— Problem description —
Apart from the pictures, please restate every entry below exactly.

— Material for the task —
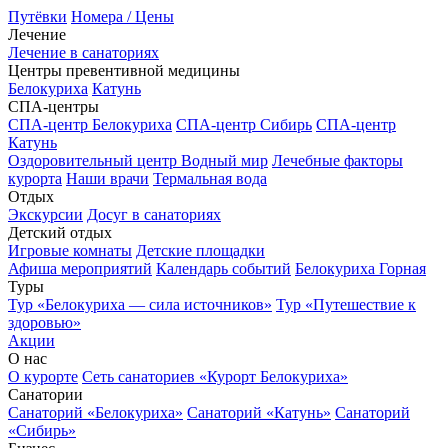
Путёвки
Номера / Цены
Лечение
Лечение в санаториях
Центры превентивной медицины
Белокуриха
Катунь
СПА-центры
СПА-центр Белокуриха
СПА-центр Сибирь
СПА-центр
Катунь
Оздоровительный центр Водный мир
Лечебные факторы
курорта
Наши врачи
Термальная вода
Отдых
Экскурсии
Досуг в санаториях
Детский отдых
Игровые комнаты
Детские площадки
Афиша мероприятий
Календарь событий
Белокуриха Горная
Туры
Тур «Белокуриха — сила источников»
Тур «Путешествие к
здоровью»
Акции
О нас
О курорте
Сеть санаториев «Курорт Белокуриха»
Санатории
Санаторий «Белокуриха»
Санаторий «Катунь»
Санаторий
«Сибирь»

— Finished task —
Путёвки
Номера / Цены
Лечение
Лечение в санаториях
Центры превентивной медицины
Белокуриха
Катунь
СПА-центры
СПА-центр Белокуриха
СПА-центр Сибирь
СПА-центр
Катунь
Оздоровительный центр Водный мир
Лечебные факторы
курорта
Наши врачи
Термальная вода
Отдых
Экскурсии
Досуг в санаториях
Детский отдых
Игровые комнаты
Детские площадки
Афиша мероприятий
Календарь событий
Белокуриха Горная
Туры
Тур «Белокуриха — сила источников»
Тур «Путешествие к
здоровью»
Акции
О нас
О курорте
Сеть санаториев «Курорт Белокуриха»
Санатории
Санаторий «Белокуриха»
Санаторий «Катунь»
Санаторий
«Сибирь»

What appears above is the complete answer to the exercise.